* Your goal *
The data below should be restated word for word, with every picture omitted.

*** Available data ***

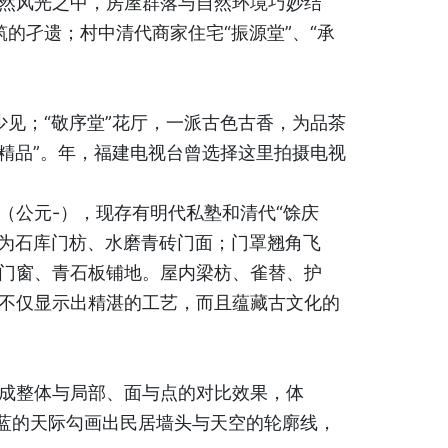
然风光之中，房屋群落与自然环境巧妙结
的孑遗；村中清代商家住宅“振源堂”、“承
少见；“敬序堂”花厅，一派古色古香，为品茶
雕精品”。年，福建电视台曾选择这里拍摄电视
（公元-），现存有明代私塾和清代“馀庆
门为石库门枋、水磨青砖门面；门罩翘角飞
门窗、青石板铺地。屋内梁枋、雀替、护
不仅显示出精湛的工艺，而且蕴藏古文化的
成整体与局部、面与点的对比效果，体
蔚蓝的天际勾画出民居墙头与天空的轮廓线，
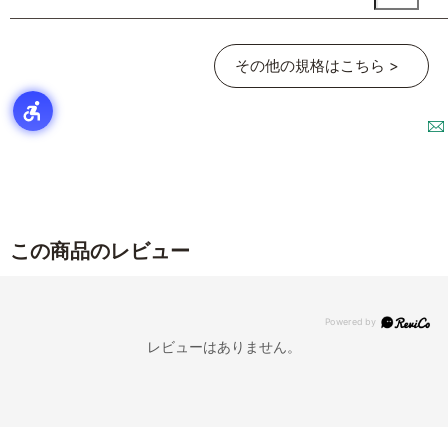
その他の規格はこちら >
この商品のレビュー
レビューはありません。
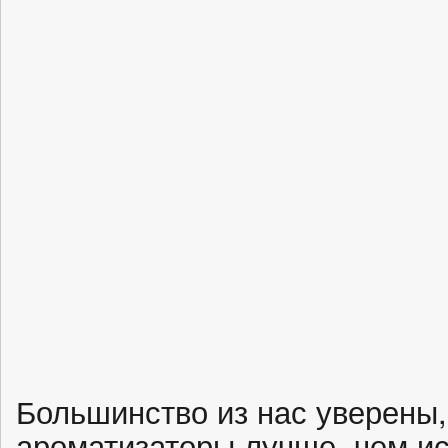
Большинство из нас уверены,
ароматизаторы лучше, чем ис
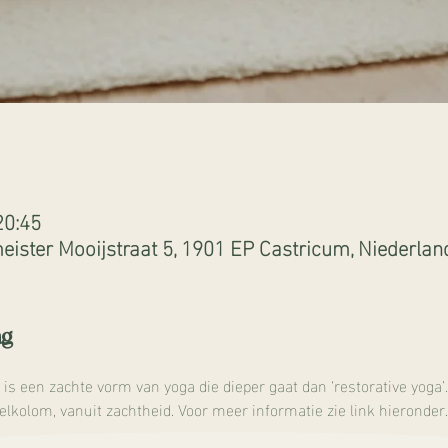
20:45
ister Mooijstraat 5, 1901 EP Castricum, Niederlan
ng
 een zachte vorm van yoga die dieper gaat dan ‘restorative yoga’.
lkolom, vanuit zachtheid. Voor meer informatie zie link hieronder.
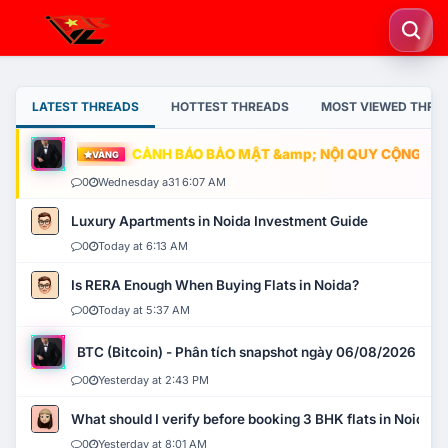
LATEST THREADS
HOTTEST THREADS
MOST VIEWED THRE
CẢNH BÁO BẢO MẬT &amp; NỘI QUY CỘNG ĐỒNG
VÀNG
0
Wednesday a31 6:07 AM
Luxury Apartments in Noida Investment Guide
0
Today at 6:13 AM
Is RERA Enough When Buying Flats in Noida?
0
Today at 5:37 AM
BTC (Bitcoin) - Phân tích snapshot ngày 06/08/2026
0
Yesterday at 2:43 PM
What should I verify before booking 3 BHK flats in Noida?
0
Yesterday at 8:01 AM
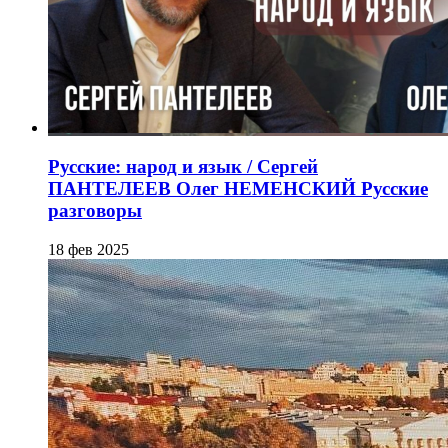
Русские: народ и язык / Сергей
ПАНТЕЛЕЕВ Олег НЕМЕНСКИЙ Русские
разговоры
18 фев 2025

***

* Finished exercise *
然风光之中，房屋群落与自然环境巧妙结
的孑遗；村中清代商家住宅“振源堂”、“承
少见；“敬序堂”花厅，一派古色古香，为品茶
雕精品”。年，福建电视台曾选择这里拍摄电视
（公元-），现存有明代私塾和清代“馀庆
门为石库门枋、水磨青砖门面；门罩翘角飞
门窗、青石板铺地。屋内梁枋、雀替、护
不仅显示出精湛的工艺，而且蕴藏古文化的
成整体与局部、面与点的对比效果，体
蔚蓝的天际勾画出民居墙头与天空的轮廓线，
その他の規格はこちら >
この商品のレビュー
レビューはありません。
Большинство из нас уверены,
ароматизаторы лучше, чем ис
20:45
ister Mooijstraat 5, 1901 EP Castricum, Niederlan
ng
 een zachte vorm van yoga die dieper gaat dan ‘restorative yoga’.
lkolom, vanuit zachtheid. Voor meer informatie zie link hieronder.
LATEST THREADS
HOTTEST THREADS
MOST VIEWED THRE
CẢNH BÁO BẢO MẬT &amp; NỘI QUY CỘNG ĐỒNG
VÀNG
0
Wednesday a31 6:07 AM
Luxury Apartments in Noida Investment Guide
0
Today at 6:13 AM
Is RERA Enough When Buying Flats in Noida?
0
Today at 5:37 AM
BTC (Bitcoin) - Phân tích snapshot ngày 06/08/2026
0
Yesterday at 2:43 PM
What should I verify before booking 3 BHK flats in Noida?
0
Yesterday at 8:01 AM
Русские: народ и язык / Сергей
ПАНТЕЛЕЕВ Олег НЕМЕНСКИЙ Русские
разговоры
18 фев 2025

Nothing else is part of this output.